• WHAT YOU NEED TO DO
Report only how many lines of the records contain the word "конструкции".

### RECORDS PROVIDED

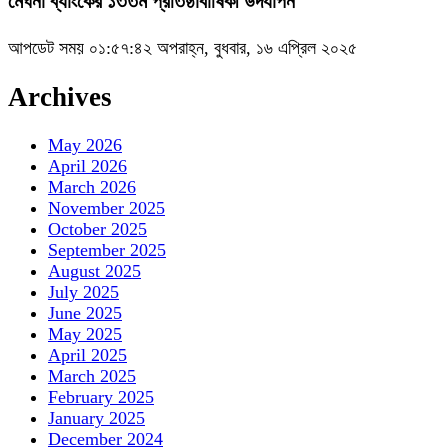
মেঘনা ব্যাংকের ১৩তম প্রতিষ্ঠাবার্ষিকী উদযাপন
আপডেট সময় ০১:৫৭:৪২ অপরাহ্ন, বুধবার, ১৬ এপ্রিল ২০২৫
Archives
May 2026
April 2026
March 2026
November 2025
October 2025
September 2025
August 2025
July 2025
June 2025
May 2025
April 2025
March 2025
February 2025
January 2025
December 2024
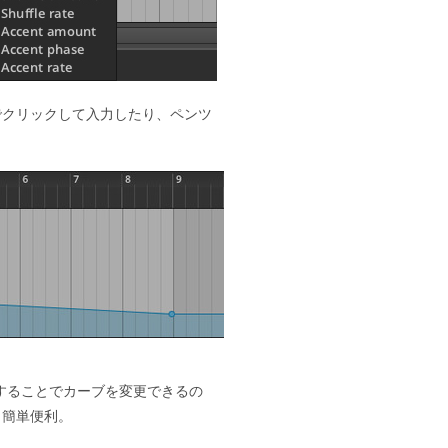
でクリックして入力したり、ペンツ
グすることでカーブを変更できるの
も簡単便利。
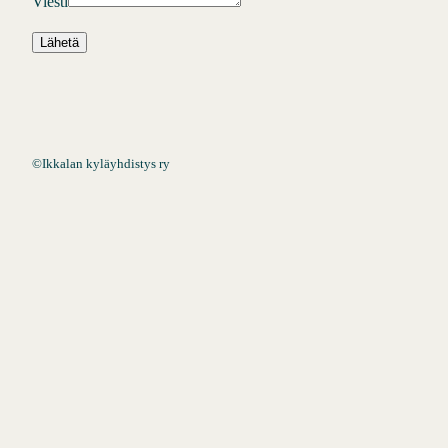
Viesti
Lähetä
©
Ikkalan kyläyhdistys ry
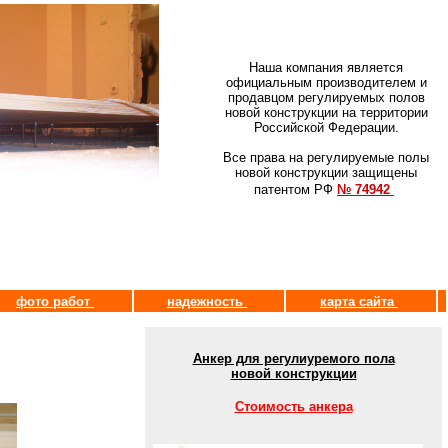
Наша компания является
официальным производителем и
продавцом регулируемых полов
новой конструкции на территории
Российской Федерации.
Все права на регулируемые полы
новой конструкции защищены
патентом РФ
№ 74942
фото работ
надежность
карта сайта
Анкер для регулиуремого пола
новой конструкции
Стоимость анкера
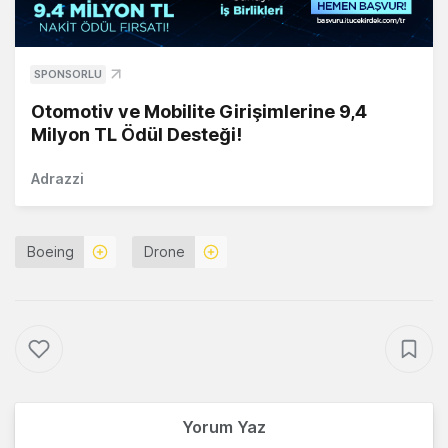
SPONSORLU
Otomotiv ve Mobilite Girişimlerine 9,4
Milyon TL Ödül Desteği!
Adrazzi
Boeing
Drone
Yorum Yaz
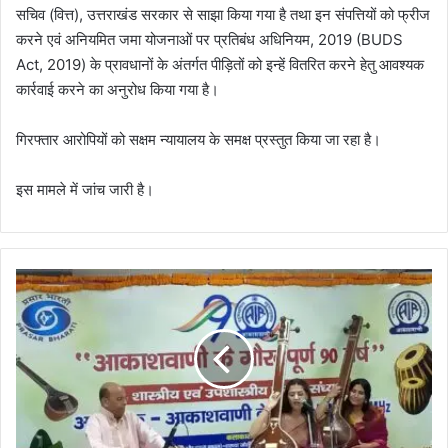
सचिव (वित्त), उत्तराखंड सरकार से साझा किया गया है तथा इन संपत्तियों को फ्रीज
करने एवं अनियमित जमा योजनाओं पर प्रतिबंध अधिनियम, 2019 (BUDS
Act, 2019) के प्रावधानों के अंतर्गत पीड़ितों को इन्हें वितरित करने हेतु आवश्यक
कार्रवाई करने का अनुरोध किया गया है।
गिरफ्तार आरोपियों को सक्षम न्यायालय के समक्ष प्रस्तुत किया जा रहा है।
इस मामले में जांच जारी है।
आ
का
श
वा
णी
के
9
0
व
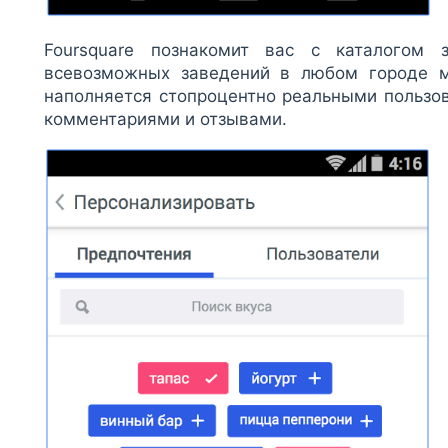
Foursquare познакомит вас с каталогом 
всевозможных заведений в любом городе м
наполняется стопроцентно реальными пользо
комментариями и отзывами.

######

• SOLUTION FOR THIS PROBLEM
3